Exploration and Conquest

Written by: Beth Davies-Stofka

In the 7th century, shortly after the death of Muhammad, Arab armies began to conquer territories bordering the Arabian peninsula. They quickly conquered Syria and Egypt, assisted by Christians and Jews within those territories who had been persecuted by Byzantine emperors since the time of Emperor Justinian (c. 483-565). The Muslim caliphs had set their sights on the conquest of all the territories of Byzantine Empire, and in 670 attacked Constantinople from the sea. This attack failing, they tried again in 717, this time in a combined land and sea operation that also failed. In the 9th century, the Byzantines gained the upper hand and retook most of Syria, again ruling an empire that extended from Greece to Arabia. But in 1071, the Seljuk Turks defeated the Byzantine army in the battle of Manzikert, and quickly thereafter took all of the eastern Byzantine territories.
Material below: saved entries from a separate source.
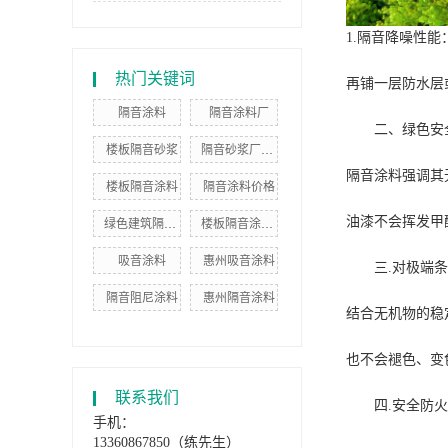
1.隔音降噪性能
热门关键词
再铺一层防水层
隔音涂料
隔音涂料厂
二、绿色安全
楼板隔音砂浆
隔音砂浆厂家批发
隔音涂料强调其
楼板隔音涂料
隔音涂料价格
油漆不会挥发甲
绿色建筑隔音涂料
楼板隔音涂料厂家
吸音涂料
惠州吸音涂料
三.对极端条件
隔音阻尼涂料
惠州隔音涂料
结合无机物的稳
也不会褪色、变
联系我们
四.安全防火性
手机：
13360867850（练先生）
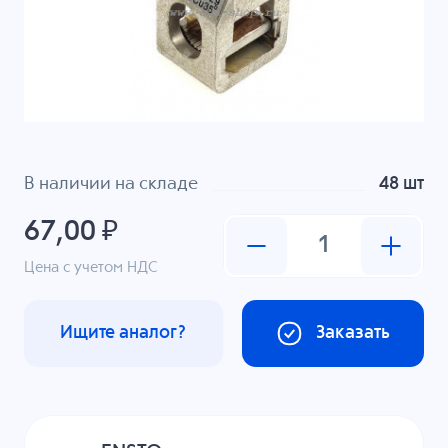
В наличии на складе
48 шт
67,00 ₽
Цена с учетом НДС
Ищите аналог?
Заказать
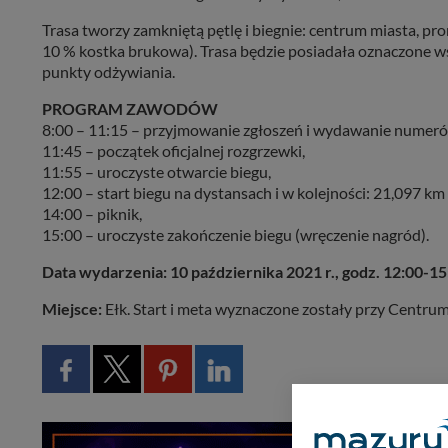
Trasa tworzy zamkniętą pętlę i biegnie: centrum miasta, pro
10 % kostka brukowa). Trasa będzie posiadała oznaczone wsz
punkty odżywiania.
PROGRAM ZAWODÓW
8:00 – 11:15 – przyjmowanie zgłoszeń i wydawanie numer
11:45 – początek oficjalnej rozgrzewki,
11:55 – uroczyste otwarcie biegu,
12:00 – start biegu na dystansach i w kolejności: 21,097 km 
14:00 – piknik,
15:00 – uroczyste zakończenie biegu (wręczenie nagród).
Data wydarzenia: 10 października 2021 r., godz. 12:00-15
Miejsce:
Ełk. Start i meta wyznaczone zostały przy Centrum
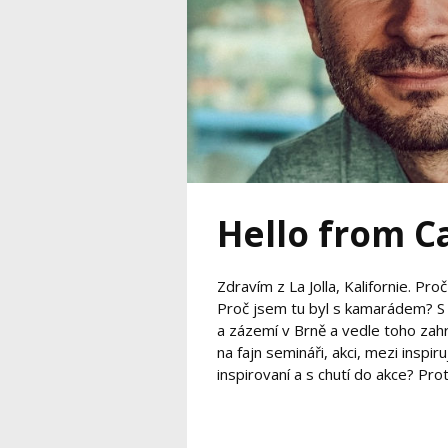
Hello from Ca
Zdravím z La Jolla, Kalifornie. Pro
Proč jsem tu byl s kamarádem? S A
a zázemí v Brně a vedle toho zah
na fajn semináři, akci, mezi inspiru
inspirovaní a s chutí do akce? Pro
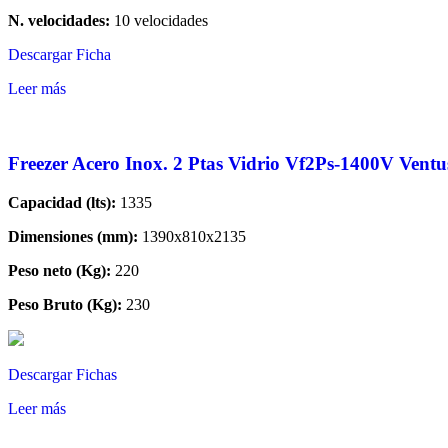
N. velocidades:
10 velocidades
Descargar Ficha
Leer más
Freezer Acero Inox. 2 Ptas Vidrio Vf2Ps-1400V Ventu
Capacidad (lts):
1335
Dimensiones (mm):
1390x810x2135
Peso neto (Kg):
220
Peso Bruto (Kg):
230
Descargar Fichas
Leer más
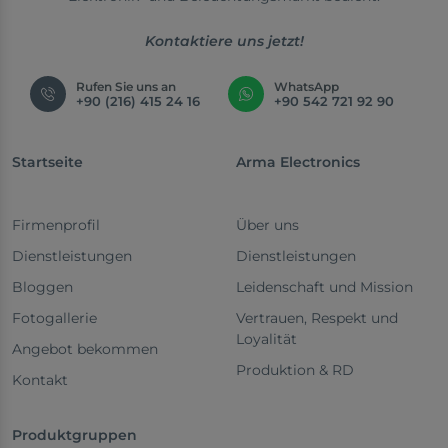
Kontaktiere uns jetzt!
Rufen Sie uns an
WhatsApp
+90 (216) 415 24 16
+90 542 721 92 90
Startseite
Arma Electronics
Firmenprofil
Über uns
Dienstleistungen
Dienstleistungen
Bloggen
Leidenschaft und Mission
Fotogallerie
Vertrauen, Respekt und
Loyalität
Angebot bekommen
Produktion & RD
Kontakt
Produktgruppen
The Byzantines turned to Europe for help, and the Europeans complied, at least in part because they too had designs on the territories of the Byzantine Empire. The Crusaders pushed the Turks back and returned territory to the Byzantines, but they also set up kingdoms of their own in Syria and Palestine. In 1204, the Crusaders attacked Constantinople, pillaging the city and expelling the Byzantine government and its Christian leadership. The Byzantines retreated to Greece, and in 1261 they retook Constantinople. But the damage was done, and the Byzantine Empire was no longer anything more than a small kingdom centered in Constantinople. In 1453, the city was permanently conquered by the Ottoman Turks, and renamed Istanbul. The focus of Eastern Orthodoxy shifted north, to the Russian Tsar, who became the new protector of the faith. The Russian Orthodox Church became autocephalous, or self-governing, in 1589, the metropolitan of Moscow elevated to the status of patriarch.

The rest of the Orthodox world, from Greece to Romania and most of the Slavic territories except for Russia, was ruled by the Ottoman Turks from the 15th to the early 19th centuries. The Muslim Ottomans regarded the Orthodox Christians as second-class citizens. The Christian religion was tolerated, but not encouraged, and the speculative life of the church stagnated with few opportunities for studying or publication. The ecumenical patriarch of Constantinople was invested by the Ottoman authorities with both civil and religious responsibilities for all Orthodox in the Ottoman Empire, and the patriarchate by necessity took a defensive stance, striving to preserve tradition, a policy that effectively squelched innovation.

During this period Orthodox Christians increasingly engaged with western Christians and western Christian thought, as Orthodox Christians desiring to study and write enrolled in western seminaries and universities. In addition, both Roman Catholic and Reformation Christians turned to the Orthodox, seeking allies in the controversies over the Reformation. Orthodox scholars and clergy tended to remain neutral, but nevertheless their exposure to Reformation debates led to fresh engagement of their own on questions of scripture, sacrament, the fate of the eternal soul, and the role and duties of the church in the world. Engagement with such concepts as predestination, purgatory, infallibility, and transubstantiation appeared in the writings of Orthodox patriarchs and bishops through the 18th century, but these ideas did not make their way into Orthodox doctrine. By the early 20th century, Orthodox scholars in Russian and Greek theological circles began turning to the Church Fathers for inspiration in articulating the unique characteristics of Orthodox faith and practice.